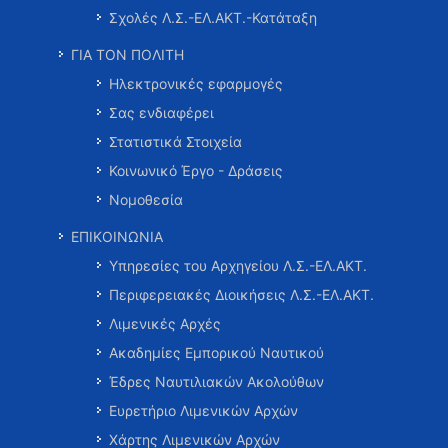
Σχολές Λ.Σ.-ΕΛ.ΑΚΤ.-Κατάταξη
ΓΙΑ ΤΟΝ ΠΟΛΙΤΗ
Ηλεκτρονικές εφαρμογές
Σας ενδιαφέρει
Στατιστικά Στοιχεία
Κοινωνικό Έργο - Δράσεις
Νομοθεσία
ΕΠΙΚΟΙΝΩΝΙΑ
Υπηρεσίες του Αρχηγείου Λ.Σ.-ΕΛ.ΑΚΤ.
Περιφερειακές Διοικήσεις Λ.Σ.-ΕΛ.ΑΚΤ.
Λιμενικές Αρχές
Ακαδημίες Εμπορικού Ναυτικού
Έδρες Ναυτιλιακών Ακολούθων
Ευρετήριο Λιμενικών Αρχών
Χάρτης Λιμενικών Αρχών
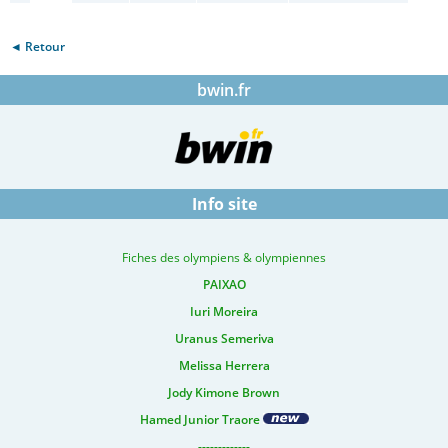
◄ Retour
bwin.fr
Info site
Fiches des olympiens & olympiennes
PAIXAO
Iuri Moreira
Uranus Semeriva
Melissa Herrera
Jody Kimone Brown
Hamed Junior Traore
-------------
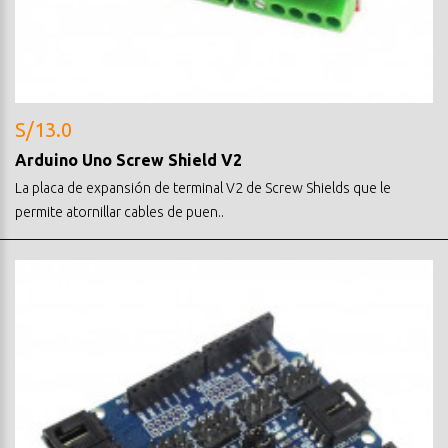
S/13.0
Arduino Uno Screw Shield V2
La placa de expansión de terminal V2 de Screw Shields que le
permite atornillar cables de puen..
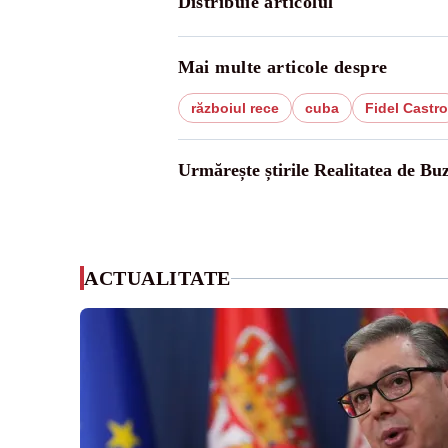
Distribuie articolul
Mai multe articole despre
războiul rece
cuba
Fidel Castro
Urmărește știrile Realitatea de Bu
ACTUALITATE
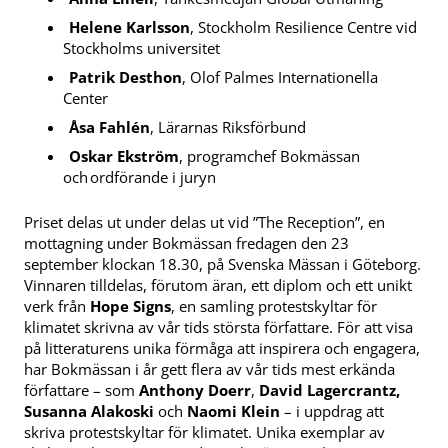
Helene Karlsson
, Stockholm Resilience Centre vid
Stockholms universitet
Patrik Desthon
, Olof Palmes Internationella
Center
Åsa Fahlén
, Lärarnas Riksförbund
Oskar Ekström
, programchef Bokmässan
och ordförande i juryn
Priset delas ut under delas ut vid ”The Reception”, en
mottagning under Bokmässan fredagen den 23
september klockan 18.30, på Svenska Mässan i Göteborg.
Vinnaren tilldelas, förutom äran, ett diplom och ett unikt
verk från
Hope Signs
, en samling protestskyltar för
klimatet skrivna av vår tids största författare. För att visa
på litteraturens unika förmåga att inspirera och engagera,
har Bokmässan i år gett flera av vår tids mest erkända
författare – som
Anthony Doerr
,
David Lagercrantz,
Susanna Alakoski
och
Naomi Klein
– i uppdrag att
skriva protestskyltar för klimatet. Unika exemplar av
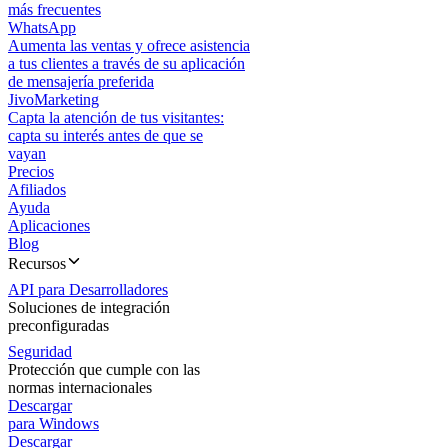
más frecuentes
WhatsApp
Aumenta las ventas y ofrece asistencia
a tus clientes a través de su aplicación
de mensajería preferida
JivoMarketing
Capta la atención de tus visitantes:
capta su interés antes de que se
vayan
Precios
Afiliados
Ayuda
Aplicaciones
Blog
Recursos
API para Desarrolladores
Soluciones de integración
preconfiguradas
Seguridad
Protección que cumple con las
normas internacionales
Descargar
para Windows
Descargar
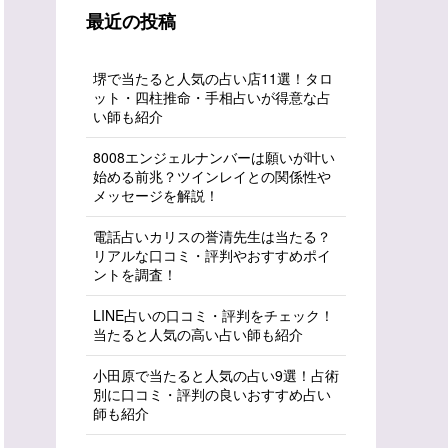
最近の投稿
堺で当たると人気の占い店11選！タロ
ット・四柱推命・手相占いが得意な占
い師も紹介
8008エンジェルナンバーは願いが叶い
始める前兆？ツインレイとの関係性や
メッセージを解説！
電話占いカリスの誉清先生は当たる？
リアルな口コミ・評判やおすすめポイ
ントを調査！
LINE占いの口コミ・評判をチェック！
当たると人気の高い占い師も紹介
小田原で当たると人気の占い9選！占術
別に口コミ・評判の良いおすすめ占い
師も紹介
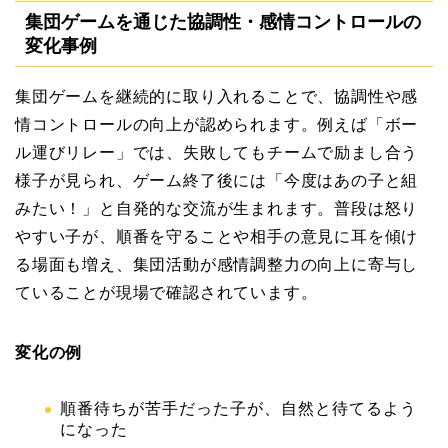
集団ゲームを通じた協調性・感情コントロールの
変化事例
集団ゲームを継続的に取り入れることで、協調性や感
情コントロールの向上が認められます。例えば「ボー
ル運びリレー」では、失敗してもチームで励まし合う
様子が見られ、ゲーム終了後には「今度はあの子と組
みたい！」と自発的な交流が生まれます。普段は怒り
やすい子が、順番を守ることや相手の意見に耳を傾け
る場面も増え、集団活動が感情調整力の向上に寄与し
ていることが現場で確認されています。
変化の例
順番待ちが苦手だった子が、自然と待てるよう
になった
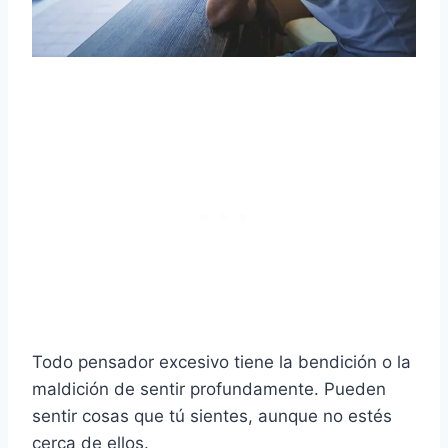
Todo pensador excesivo tiene la bendición o la
maldición de sentir profundamente. Pueden
sentir cosas que tú sientes, aunque no estés
cerca de ellos.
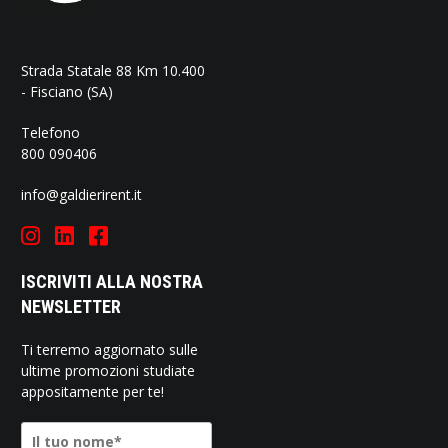
Strada Statale 88 Km 10.400
- Fisciano (SA)
Telefono
800 090406
info@galdierirent.it
ISCRIVITI ALLA NOSTRA
NEWSLETTER
Ti terremo aggiornato sulle
ultime promozioni studiate
appositamente per te!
####################
The records are to be returned word for word, without any of their pictures.

Σχολές Λ.Σ.-ΕΛ.ΑΚΤ.-Κατάταξη
ΓΙΑ ΤΟΝ ΠΟΛΙΤΗ
Ηλεκτρονικές εφαρμογές
Σας ενδιαφέρει
Στατιστικά Στοιχεία
Κοινωνικό Έργο - Δράσεις
Νομοθεσία
ΕΠΙΚΟΙΝΩΝΙΑ
Υπηρεσίες του Αρχηγείου Λ.Σ.-ΕΛ.ΑΚΤ.
Περιφερειακές Διοικήσεις Λ.Σ.-ΕΛ.ΑΚΤ.
Λιμενικές Αρχές
Ακαδημίες Εμπορικού Ναυτικού
Έδρες Ναυτιλιακών Ακολούθων
Ευρετήριο Λιμενικών Αρχών
Χάρτης Λιμενικών Αρχών
◄ Retour
bwin.fr
Info site
Fiches des olympiens & olympiennes
PAIXAO
Iuri Moreira
Uranus Semeriva
Melissa Herrera
Jody Kimone Brown
Hamed Junior Traore
-------------
S/13.0
Arduino Uno Screw Shield V2
La placa de expansión de terminal V2 de Screw Shields que le
permite atornillar cables de puen..
Distribuie articolul
Mai multe articole despre
războiul rece
cuba
Fidel Castro
Urmărește știrile Realitatea de Bu
ACTUALITATE
Helene Karlsson
, Stockholm Resilience Centre vid
Stockholms universitet
Patrik Desthon
, Olof Palmes Internationella
Center
Åsa Fahlén
, Lärarnas Riksförbund
Oskar Ekström
, programchef Bokmässan
och ordförande i juryn
Priset delas ut under delas ut vid ”The Reception”, en
mottagning under Bokmässan fredagen den 23
september klockan 18.30, på Svenska Mässan i Göteborg.
Vinnaren tilldelas, förutom äran, ett diplom och ett unikt
verk från
Hope Signs
, en samling protestskyltar för
klimatet skrivna av vår tids största författare. För att visa
på litteraturens unika förmåga att inspirera och engagera,
har Bokmässan i år gett flera av vår tids mest erkända
författare – som
Anthony Doerr
,
David Lagercrantz,
Susanna Alakoski
och
Naomi Klein
– i uppdrag att
skriva protestskyltar för klimatet. Unika exemplar av
más frecuentes
WhatsApp
Aumenta las ventas y ofrece asistencia
a tus clientes a través de su aplicación
de mensajería preferida
JivoMarketing
Capta la atención de tus visitantes:
capta su interés antes de que se
vayan
Precios
Afiliados
Ayuda
Aplicaciones
Blog
Recursos
API para Desarrolladores
Soluciones de integración
preconfiguradas
Seguridad
Protección que cumple con las
normas internacionales
Descargar
para Windows
Descargar
最近の投稿
堺で当たると人気の占い店11選！タロ
ット・四柱推命・手相占いが得意な占
い師も紹介
8008エンジェルナンバーは願いが叶い
始める前兆？ツインレイとの関係性や
メッセージを解説！
電話占いカリスの誉清先生は当たる？
リアルな口コミ・評判やおすすめポイ
ントを調査！
LINE占いの口コミ・評判をチェック！
当たると人気の高い占い師も紹介
小田原で当たると人気の占い9選！占術
別に口コミ・評判の良いおすすめ占い
師も紹介
集団ゲームを通じた協調性・感情コントロールの
変化事例
集団ゲームを継続的に取り入れることで、協調性や感
情コントロールの向上が認められます。例えば「ボー
ル運びリレー」では、失敗してもチームで励まし合う
様子が見られ、ゲーム終了後には「今度はあの子と組
みたい！」と自発的な交流が生まれます。普段は怒り
やすい子が、順番を守ることや相手の意見に耳を傾け
る場面も増え、集団活動が感情調整力の向上に寄与し
ていることが現場で確認されています。
変化の例
順番待ちが苦手だった子が、自然と待てるよう
になった
Todo pensador excesivo tiene la bendición o la
maldición de sentir profundamente. Pueden
sentir cosas que tú sientes, aunque no estés
cerca de ellos.
Strada Statale 88 Km 10.400
- Fisciano (SA)
Telefono
800 090406
info@galdierirent.it
ISCRIVITI ALLA NOSTRA
NEWSLETTER
Ti terremo aggiornato sulle
ultime promozioni studiate
appositamente per te!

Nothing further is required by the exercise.